More than just home loans
From Business Insider 2 January 2018
A Sydney-led national house price slowdown appears to be under way in Australia.
Prices in Australia’s largest and most expensive housing market fell 0.9% in December, leaving the decline over the past three months at 2.1%.
From the recent cyclical peak struck in August, prices in Sydney have now fallen by 2.2%, driven lower by weakness in houses rather than units.
As a result of the recent declines, annual price growth has now slowed to 3.1%, well below the 17.1% pace seen just seven months ago.
And, as seen in the chart below from AMP Capital, there’s now a very real possibility that annual price growth in Sydney may turn negative in the months ahead.
Source: AMP Capital
“Weak auction clearance rates point to more price falls ahead as the impact of APRA’s tightening in lending standards, deflated expectations for price gains and rising supply continue to impact,” says Shane Oliver, head of investment strategy and chief economist at AMP Capital.
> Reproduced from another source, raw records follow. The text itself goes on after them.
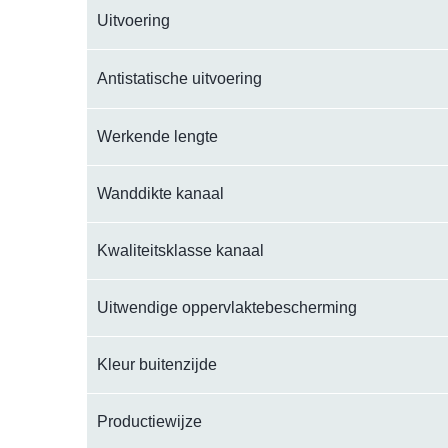
Uitvoering
Antistatische uitvoering
Werkende lengte
Wanddikte kanaal
Kwaliteitsklasse kanaal
Uitwendige oppervlaktebescherming
Kleur buitenzijde
Productiewijze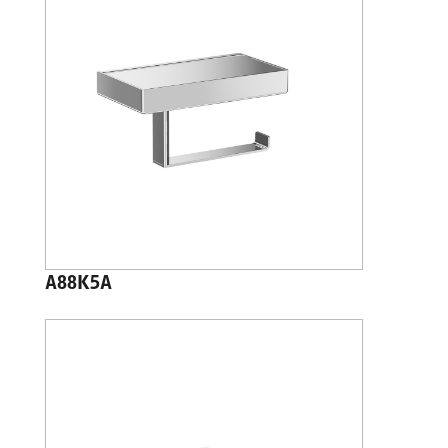
A88K5A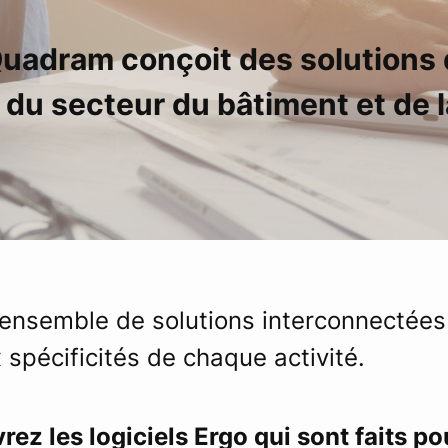
uadram conçoit des solutions d
 du secteur du bâtiment et de l
ensemble de solutions interconnectées
 spécificités de chaque activité.
ez les logiciels Ergo qui sont faits p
And with prices in Melbourne also starting to fall, coinciding with declining auction clearance rates like those seen in Sydney, Oliver says the weakness in December will likely extend in the year ahead.
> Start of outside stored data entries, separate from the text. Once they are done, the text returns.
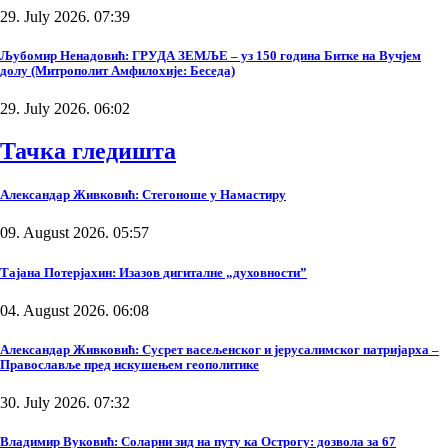
29. July 2026. 07:39
Љубомир Ненадовић: ГРУДА ЗЕМЉЕ – уз 150 година Битке на Вучјем
долу (Митрополит Амфилохије: Беседа)
29. July 2026. 06:02
Тачка гледишта
Александар Живковић: Стегоноше у Намастиру
09. August 2026. 05:57
Тајана Потерјахин: Изазов дигиталне „духовности”
04. August 2026. 06:08
Александар Живковић: Сусрет васељенског и јерусалимског патријарха –
Православље пред искушењем геополитике
30. July 2026. 07:32
Владимир Вуковић: Соларни зид на путу ка Острогу: дозвола за 67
“The Melbourne property market appears to be following Sydney down although stronger population growth is providing some support,” he says. “Prices in Sydney and Melbourne are expected to fall by around 5% or so this year.”
While that would be in stark contrast to the performance seen in recent years, Oliver says low interest rates and support for first home buyers will provide “some support and should help ensure only moderate price falls”.
“A property crash is unlikely in the absence of much higher interest rates or unemployment — both of which are unlikely,” he says. Outside of Australia’s largest cities, Oliver says that prices in Perth and Darwin are likely close to bottoming while those in Hobart are “likely to remain strong”.
For Brisbane, Adelaide and Canberra, Oliver is forecasting moderate price gains this year.